Friday, November 19, 2010

Voggy with a Chance of Lightning....

This morning was so beautiful: the skies were blue and gold and it looked to be a bright and sunny day.  Have I mentioned that I work in a metaphorical cave?  By the time I came up from air after doing paper work through lunch, the wind had picked up, the clouds rolled in, and my coworker told me to go home soon, a storm was expected.

When I drove up this afternoon, I noticed that the vog from Kilauea was rolling in around our area.  That means the winds are from the south or south east.  It makes the air a foggy yellow and smells like sulfur.  The animals were a bit riled when I got home, but it could be because I was carrying feed and home earlier than usual!

The air does have that unsettled feeling before a big blow, but there is absolutely no wind and, for the moment, no rain.  The coqui frogs are quiet, which is a miracle, if a little oddly unsettling - I hadn't realized I'd gotten so used to them.  They do go quiet in the winter, so maybe they are just going to sleep.

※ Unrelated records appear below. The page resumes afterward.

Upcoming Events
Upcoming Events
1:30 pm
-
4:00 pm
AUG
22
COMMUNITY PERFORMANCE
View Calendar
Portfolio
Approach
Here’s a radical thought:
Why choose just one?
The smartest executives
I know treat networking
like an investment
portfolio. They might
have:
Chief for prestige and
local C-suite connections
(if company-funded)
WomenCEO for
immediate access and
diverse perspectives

I wonder what the tomorrow will bring - lots of rain, or will it rain tonight, washing the air clean, and leave it beautiful for me to work on my garden?


Faith said...

Out of curiosity, I looked up the rain forecast for Hawaii. Oddly enough, you have a forecast of rain for the next 9 out of 10 days. :oP

I bet storms are exciting up on the mountain.

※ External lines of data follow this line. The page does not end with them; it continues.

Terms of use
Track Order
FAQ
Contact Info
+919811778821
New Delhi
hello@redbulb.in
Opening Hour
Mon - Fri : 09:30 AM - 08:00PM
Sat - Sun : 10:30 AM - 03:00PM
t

Oh, I think you had mentioned before that properties were long and narrow. Same for this area. So many parcels divided up into deep pieces with road frontage. Ours is almost 6 acres, but about 250 feet wide, and the rest is deep.

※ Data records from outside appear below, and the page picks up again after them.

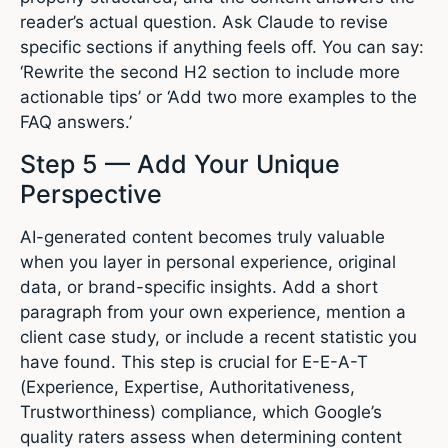
reader’s actual question. Ask Claude to revise
specific sections if anything feels off. You can say:
‘Rewrite the second H2 section to include more
actionable tips’ or ‘Add two more examples to the
FAQ answers.’
Step 5 — Add Your Unique
Perspective
AI-generated content becomes truly valuable
when you layer in personal experience, original
data, or brand-specific insights. Add a short
paragraph from your own experience, mention a
client case study, or include a recent statistic you
have found. This step is crucial for E-E-A-T
(Experience, Expertise, Authoritativeness,
Trustworthiness) compliance, which Google’s
quality raters assess when determining content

When was Kilauea's last event? It had to be a while ago as I don't see any lava under your horse, thankfully.


NancyDe said...

All of Hawaii, or just my area? We have all these microclimates. Like last night, I could see the lightning down in Hilo town, but we were still, rainless, and muggy up here.

Kilauea has been erupting pretty much continuously since 1982, but fortunately, it flows downhill from us. Most of the time, the flows are in the actual National Park, but sometimes it will threaten Kapoho and Pahoa, which are closer to the ocean. Sometimes you can see beautiful flows. We would be more in danger from Mauna Loa, if it should ever erupt again. Mauna Loa was inflating about a decade ago, but it didn't erupt.

Yes, our lots all have narrow road fronts, and deep properties. Ours is about 280 feet across and deep.